What is being asked:
Among the lines of the data, copy those that hold "http".

━━━ Records for this exercise

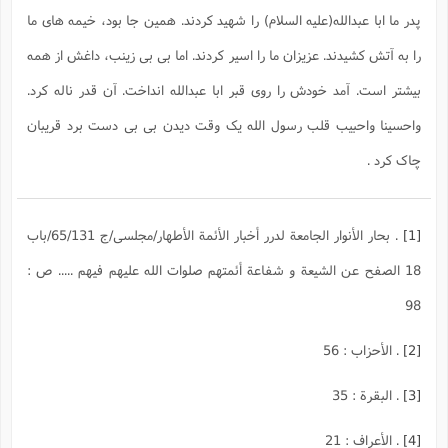
پدر ما ابا عبدالله(علیه السلام) را شهید کردند. همین جا بود، خیمه های ما
را به آتش کشیدند. عزیزان ما را اسیر کردند. اما بی بی زینب، داغش از همه
بیشتر است. آمد خودش را روی قبر ابا عبدالله انداخت. آن قدر ناله کرد.
واحسینا واحبیب قلب رسول الله یک وقت دیدن بی بی دست برد قریبان
چاک کرد .
[1]
. بحار الأنوار الجامعة لدرر أخبار الأئمة الأطهار/مجلسی/ج 65/131/باب
18 الصفح عن الشيعة و شفاعة أئمتهم صلوات الله عليهم فيهم ..... ص :
98
[2]
. الأحزاب : 56
[3]
. البقرة : 35
[4]
. الأعراف : 21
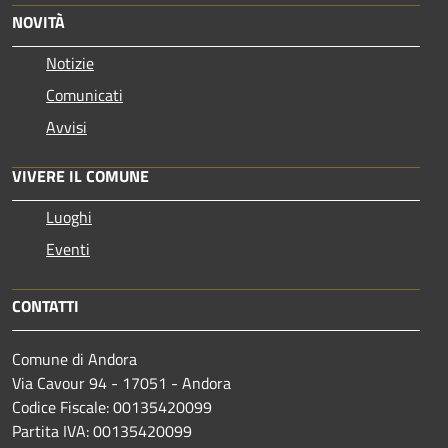
NOVITÀ
Notizie
Comunicati
Avvisi
VIVERE IL COMUNE
Luoghi
Eventi
CONTATTI
Comune di Andora
Via Cavour 94 - 17051 - Andora
Codice Fiscale: 00135420099
Partita IVA: 00135420099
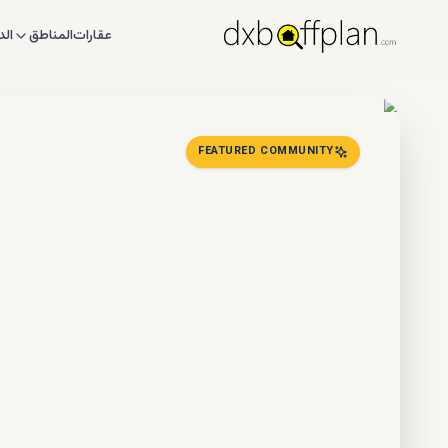
عقارات
المناطق
الد
FEATURED COMMUNITY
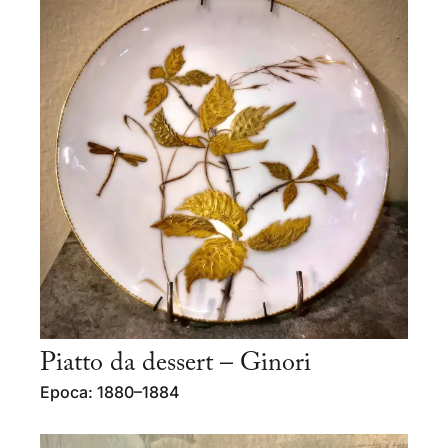
Piatto da dessert – Ginori
Epoca: 1880–1884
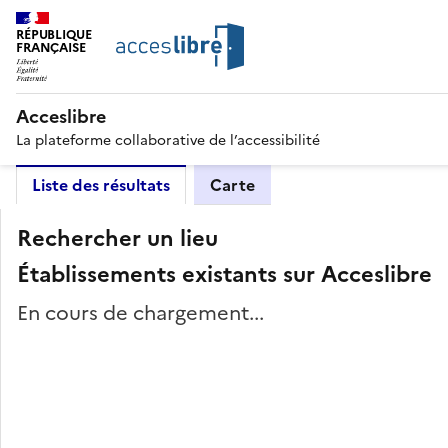
RÉPUBLIQUE
FRANÇAISE
Acceslibre
La plateforme collaborative de l’accessibilité
Liste des résultats
Carte
Rechercher un lieu
Établissements existants sur Acceslibre
En cours de chargement...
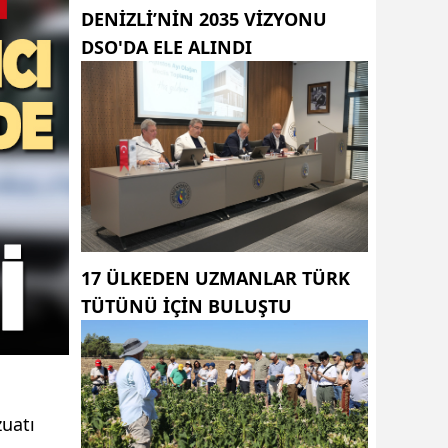
DENIZLI’NIN 2035 VIZYONU
DSO'DA ELE ALINDI
17 ÜLKEDEN UZMANLAR TÜRK
TÜTÜNÜ IÇIN BULUŞTU
uatı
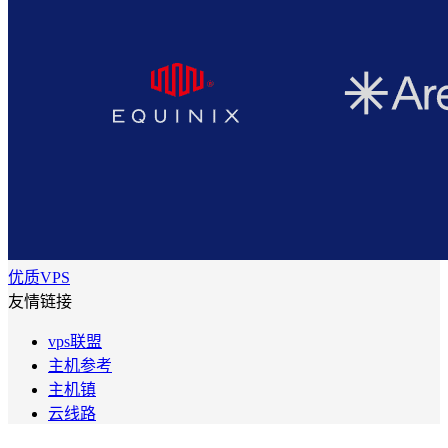
优质VPS
友情链接
vps联盟
主机参考
主机镇
云线路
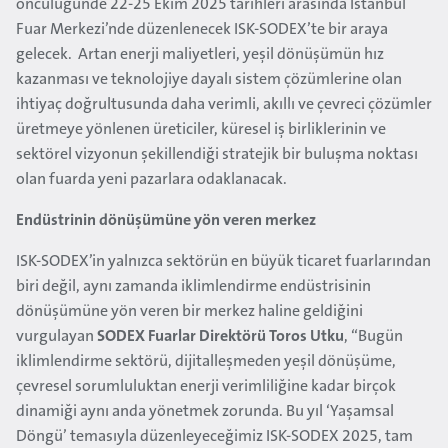
öncülüğünde 22-25 Ekim 2025 tarihleri arasında İstanbul
Fuar Merkezi’nde düzenlenecek ISK-SODEX’te bir araya
gelecek. Artan enerji maliyetleri, yeşil dönüşümün hız
kazanması ve teknolojiye dayalı sistem çözümlerine olan
ihtiyaç doğrultusunda daha verimli, akıllı ve çevreci çözümler
üretmeye yönlenen üreticiler, küresel iş birliklerinin ve
sektörel vizyonun şekillendiği stratejik bir buluşma noktası
olan fuarda yeni pazarlara odaklanacak.
Endüstrinin dönüşümüne yön veren merkez
ISK-SODEX’in yalnızca sektörün en büyük ticaret fuarlarından
biri değil, aynı zamanda iklimlendirme endüstrisinin
dönüşümüne yön veren bir merkez haline geldiğini
vurgulayan
SODEX Fuarlar Direktörü Toros Utku
, “Bugün
iklimlendirme sektörü, dijitalleşmeden yeşil dönüşüme,
çevresel sorumluluktan enerji verimliliğine kadar birçok
dinamiği aynı anda yönetmek zorunda. Bu yıl ‘Yaşamsal
Döngü’ temasıyla düzenleyeceğimiz ISK-SODEX 2025, tam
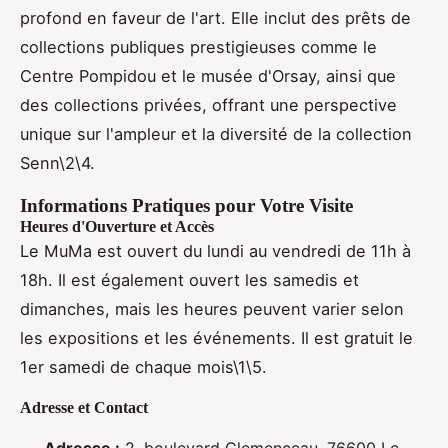
profond en faveur de l'art. Elle inclut des prêts de
collections publiques prestigieuses comme le
Centre Pompidou et le musée d'Orsay, ainsi que
des collections privées, offrant une perspective
unique sur l'ampleur et la diversité de la collection
Senn\2\4.
Informations Pratiques pour Votre Visite
Heures d'Ouverture et Accès
Le MuMa est ouvert du lundi au vendredi de 11h à
18h. Il est également ouvert les samedis et
dimanches, mais les heures peuvent varier selon
les expositions et les événements. Il est gratuit le
1er samedi de chaque mois\1\5.
Adresse et Contact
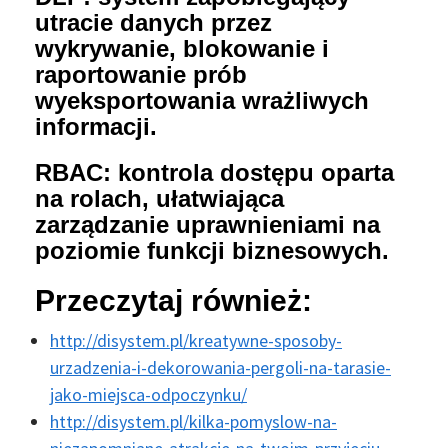
utracie danych przez
wykrywanie, blokowanie i
raportowanie prób
wyeksportowania wrażliwych
informacji.
RBAC: kontrola dostępu oparta
na rolach, ułatwiająca
zarządzanie uprawnieniami na
poziomie funkcji biznesowych.
Przeczytaj również:
http://disystem.pl/kreatywne-sposoby-
urzadzenia-i-dekorowania-pergoli-na-tarasie-
jako-miejsca-odpoczynku/
http://disystem.pl/kilka-pomyslow-na-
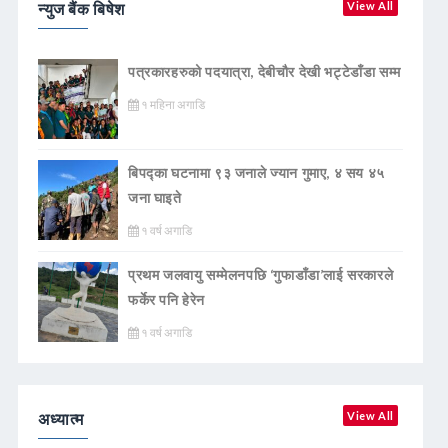
न्युज बैंक बिषेश
View All
पत्रकारहरुको पदयात्रा, देबीचौर देखी भट्टेडाँडा सम्म
१ महिना अगाडि
बिपद्का घटनामा ९३ जनाले ज्यान गुमाए, ४ सय ४५
जना घाइते
१ वर्ष अगाडि
प्रथम जलवायु सम्मेलनपछि ‘गुफाडाँडा’लाई सरकारले
फर्केर पनि हेरेन
१ वर्ष अगाडि
अध्यात्म
View All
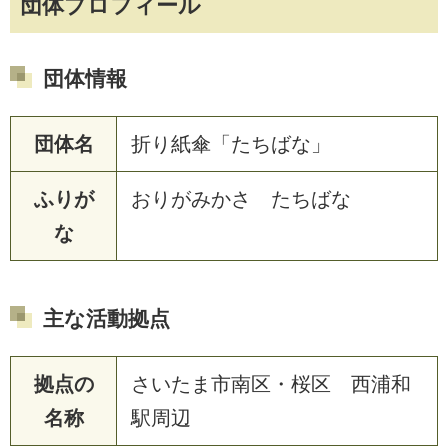
団体プロフィール
団体情報
団体名
折り紙傘「たちばな」
ふりが
おりがみかさ たちばな
な
主な活動拠点
拠点の
さいたま市南区・桜区 西浦和
名称
駅周辺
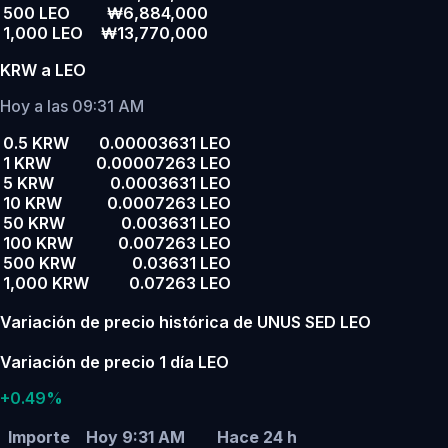
500 LEO
₩6,884,000
1,000 LEO
₩13,770,000
KRW a LEO
Hoy a las 09:31 AM
0.5 KRW
0.00003631 LEO
1 KRW
0.00007263 LEO
5 KRW
0.0003631 LEO
10 KRW
0.0007263 LEO
50 KRW
0.003631 LEO
100 KRW
0.007263 LEO
500 KRW
0.03631 LEO
1,000 KRW
0.07263 LEO
Variación de precio histórica de UNUS SED LEO
Variación de precio 1 día LEO
+0.49%
Importe
Hoy 9:31 AM
Hace 24 h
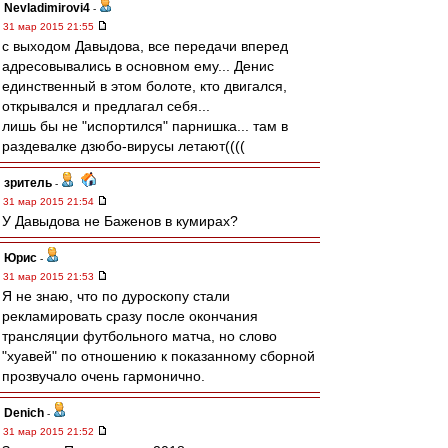
Nevladimirovi4
-
31 мар 2015 21:55
с выходом Давыдова, все передачи вперед
адресовывались в основном ему... Денис
единственный в этом болоте, кто двигался,
открывался и предлагал себя...
лишь бы не "испортился" парнишка... там в
раздевалке дзюбо-вирусы летают((((
зpитель
-
31 мар 2015 21:54
У Давыдова не Баженов в кумирах?
Юрис
-
31 мар 2015 21:53
Я не знаю, что по дуроскопу стали
рекламировать сразу после окончания
трансляции футбольного матча, но слово
"хуавей" по отношению к показанному сборной
прозвучало очень гармонично.
Denich
-
31 мар 2015 21:52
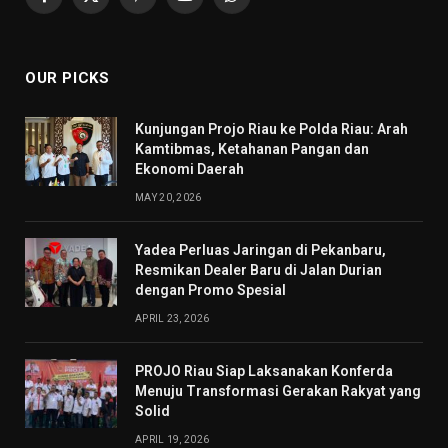
Facebook
X
Pinterest
YouTube
WhatsApp
(Twitter)
OUR PICKS
Kunjungan Projo Riau ke Polda Riau: Arah
Kamtibmas, Ketahanan Pangan dan
Ekonomi Daerah
MAY 20, 2026
Yadea Perluas Jaringan di Pekanbaru,
Resmikan Dealer Baru di Jalan Durian
dengan Promo Spesial
APRIL 23, 2026
PROJO Riau Siap Laksanakan Konferda
Menuju Transformasi Gerakan Rakyat yang
Solid
APRIL 19, 2026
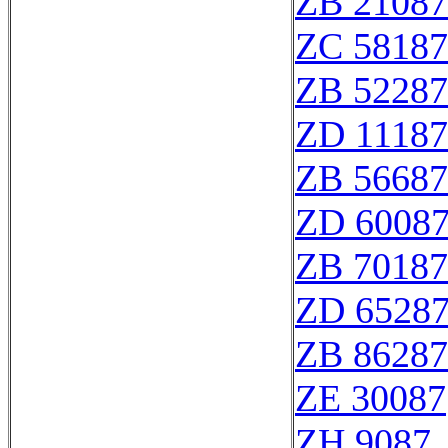
ZB 21087
ZC 58187
ZB 52287
ZD 11187
ZB 56687
ZD 6008
ZB 70187
ZD 6528
ZB 86287
ZE 30087
ZH 9087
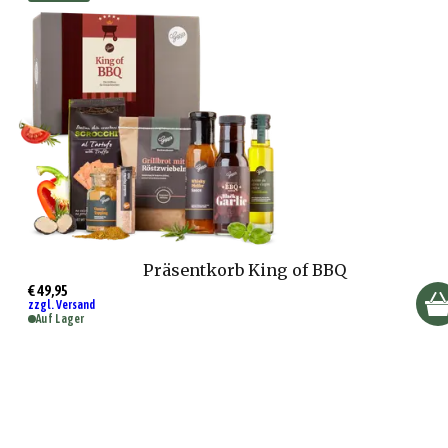
Präsentkorb King of BBQ
€ 49,95
zzgl. Versand
Auf Lager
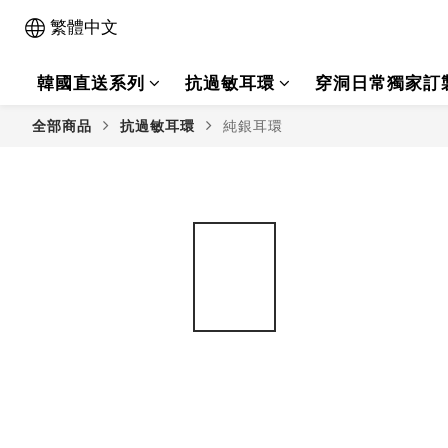
繁體中文
韓國直送系列
抗過敏耳環
穿洞日常獨家訂
全部商品
抗過敏耳環
純銀耳環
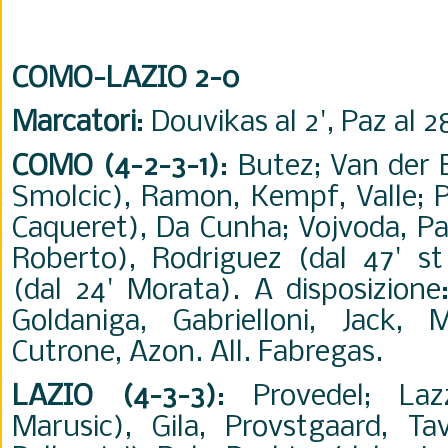
COMO-LAZIO 2-0
Marcatori
: Douvikas al 2', Paz al 28
COMO (4-2-3-1)
: Butez; Van der 
Smolcic), Ramon, Kempf, Valle; P
Caqueret), Da Cunha; Vojvoda, Paz
Roberto), Rodriguez (dal 47' s
(dal 24' Morata). A disposizione
Goldaniga, Gabrielloni, Jack, 
Cutrone, Azon. All. Fabregas.
LAZIO (4-3-3)
: Provedel; Laz
Marusic), Gila, Provstgaard, Ta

━━━━━━

Response for this exercise:
http://disystem.pl/kreatywne-sposoby-
http://disystem.pl/kilka-pomyslow-na-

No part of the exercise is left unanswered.